El día llegó y con ella la obligación de ir a la oficina, ahora menos que nunca podía dejar de trabajar, de algún lugar debía poder sacar dinero, tal vez el tipo aceptará abonos o algo así, me insulte a mi misma por creer que podría pagarle a plazos a alguien así y de aceptar cuánto tiempo me llevaría cancelar es total, estaría toda la vida debiendo ese dinero.
Salí de casa de muy mal humor hoy no tendría paciencia para soportar los abusos de nadie, sobre todo de Lindsay que su pasatiempo era fastidiarme.
Al llegar a la empresa el ambiente parecía tenso, como si una desgracia hubiera caído en este lugar, nadie parecía con ánimos de hablar, a mí me parecía perfecto tampoco tenía ganas de hablar con nadie.
Al llegar a mi lugar de trabajo me sorprendió no ver pilas de trabajo como todos los días, ni Lindsay que me abordaba al llegar, me pareció muy extraño, entonces mi teléfono fijo sonó, respondí de manera automática como habían indicado hacerlo, la voz gruesa a través de la línea me pidió entrar a la gran oficina que no había visto mi una sola vez.

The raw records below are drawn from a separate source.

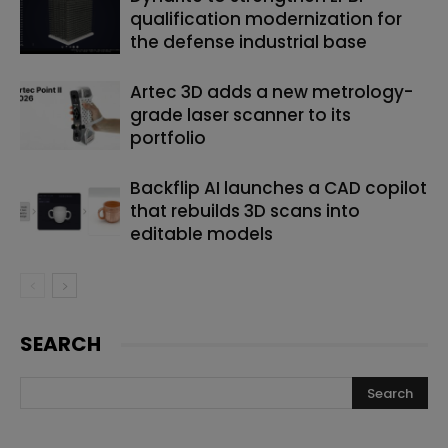
qualification modernization for
the defense industrial base
Artec 3D adds a new metrology-
grade laser scanner to its
portfolio
Backflip AI launches a CAD copilot
that rebuilds 3D scans into
editable models
SEARCH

Me habían prohibido entrar y debía asegurarme de que nadie entrará hasta que Cameron Larson regresará, aquella petición me hizo saber que él estaba dentro y ahora yo tendría otro asunto con el cual lidiar, ya entendía la actitud de todos, según había escuchado El Sr. Larson era un tipo difícil.
Tome mi tablet acomode mi atuendo toque la puerta esperando aprobación, al escuchar el pase entre con mi mejor sonrisa pero al ver al hombre sentados tras él enorme escritorio me paralice.
—Evelyn, es un placer volver a verte —Dijo aquella voz que me había mantenido en vela toda la noche.